An insufficient mobility policy could also cause personnel issues. With current employee expectations, the best talent typically won't stay at a company with a subpar mobility policy. Technology has also become a key factor in campus recruiting, as new members of the workforce take innovation for granted and are dependent on technology. Companies suffer significant consequences because of outdated technology and processes, and they may not even realize they need to adapt to changing user demand. Users will find a way around policies, sometimes to the detriment of security, or they will find another company to work for.
Implementing a modern mobility policy
When developing a mobility policy, you must start with a high-level view of the departments that must be engaged and what the strategy seeks to accomplish. The technology selection comes later; if you start with technology first, it is extremely difficult to backtrack once devices are in the field and change how employees work by implementing controls and adding more protections.
Your organization must define its requirements up front, and establish employee expectations. Thinking through the policy from an HR and IT standpoint and what information should be secured on the phone is important before developing any type of implementation road map. Setting clear expectations helps show that you understand how critical mobile devices are and also helps garner trust when employees know that they are supported.
Implementing mobility solutions such as Microsoft's Enterprise Mobility Suite (EMS) can integrate additional security, controlling everything from a particular email message to any attachments included.

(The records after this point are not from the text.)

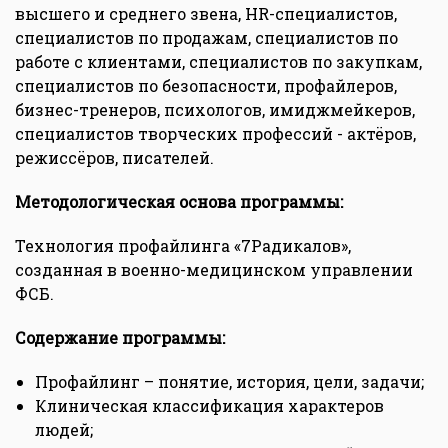
высшего и среднего звена, HR-специалистов,
специалистов по продажам, специалистов по
работе с клиентами, специалистов по закупкам,
специалистов по безопасности, профайлеров,
бизнес-тренеров, психологов, имиджмейкеров,
специалистов творческих профессий - актёров,
режиссёров, писателей.
Методологическая основа программы:
Технология профайлинга «7Радикалов»,
созданная в военно-медицинском управлении
ФСБ.
Содержание программы:
Профайлинг – понятие, история, цели, задачи;
Клиническая классификация характеров
людей;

This platform includes single sign-on to different cloud applications, mobile device management and a higher level of information protection. Implementing EMS before enabling email and other work functions provides full visibility and control of company information on any device, allowing your organization to protect its data and audit against the desired level of access.

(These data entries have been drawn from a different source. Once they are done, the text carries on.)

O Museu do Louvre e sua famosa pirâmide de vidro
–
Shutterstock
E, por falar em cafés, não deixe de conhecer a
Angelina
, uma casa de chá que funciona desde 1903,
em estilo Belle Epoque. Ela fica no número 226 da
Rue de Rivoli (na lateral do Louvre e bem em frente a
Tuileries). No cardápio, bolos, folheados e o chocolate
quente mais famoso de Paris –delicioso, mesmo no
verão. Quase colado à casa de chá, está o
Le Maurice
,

Unfortunately, many companies do not have the staffing or experience on staff to implement a thorough mobility policy. Consulting with an experienced advisor can help your business understand its needs and capabilities, involve the right departments, provide a barometer of the success of mobility strategies at peer organizations and map out a comprehensive strategy.
The future of mobility
The common technology structure with a desktop or laptop computer serving as an employees' sole device is going away. Workers use smartphones as their primary device more often, especially if they travel frequently or work remotely. Tablets are also becoming more than just consumption devices with the integration of more robust software suites, and new hybrid devices provide the functionality of a laptop with the mobility of a tablet. As time goes by, employees may only go back to a desktop or laptop for significant document edits.
With employees wanting to use their own device, and with differences in mobile platforms and devices, the demand for mobile developers will continue to increase. Additionally, a new breed of talent is necessary to map applications and devices to user personas and businesses processes, while developing new strategies to increase efficiency through mobility.
The need for mobility is not going away; worldwide smartphone usage is projected to double by 2020, with 70 percent of the population utilizing devices.1 Therefore, you must carefully evaluate employee and organizational needs when designing a mobility solution and involve several different parties to increase security and reduce liability. Focusing on the strategy before the technology, and performing the proper due diligence first, can help develop a mobility approach that dramatically increases access and productivity.